MATERIAL SUPPLIED:
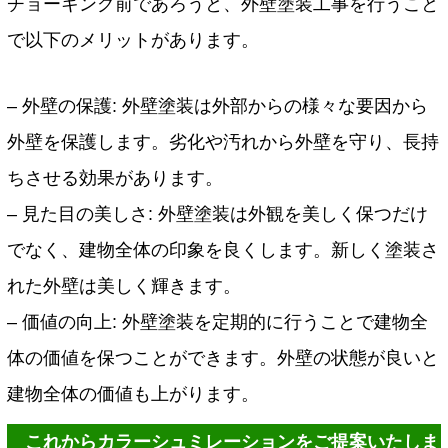
チョーキング前であろうと、外壁塗装工事を行うこと
で以下のメリットがあります。
– 外壁の保護: 外壁塗装は外部からの様々な要因から
外壁を保護します。劣化や汚れから外壁を守り、長持
ちさせる効果があります。
– 見た目の美しさ: 外壁塗装は外観を美しく保つだけ
でなく、建物全体の印象を良くします。新しく塗装さ
れた外壁は美しく輝きます。
– 価値の向上: 外壁塗装を定期的に行うことで建物全
体の価値を保つことができます。外壁の状態が良いと
建物全体の価値も上がります。
これからカラーシュミレーションをご提案いたしま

PROBLEM TO WORK ON:
Go through the entries above and write them out again exactly, images left behind.

RESPONSE TO THIS TASK:
チョーキング前であろうと、外壁塗装工事を行うこと
で以下のメリットがあります。
– 外壁の保護: 外壁塗装は外部からの様々な要因から
外壁を保護します。劣化や汚れから外壁を守り、長持
ちさせる効果があります。
– 見た目の美しさ: 外壁塗装は外観を美しく保つだけ
でなく、建物全体の印象を良くします。新しく塗装さ
れた外壁は美しく輝きます。
– 価値の向上: 外壁塗装を定期的に行うことで建物全
体の価値を保つことができます。外壁の状態が良いと
建物全体の価値も上がります。
これからカラーシュミレーションをご提案いたしま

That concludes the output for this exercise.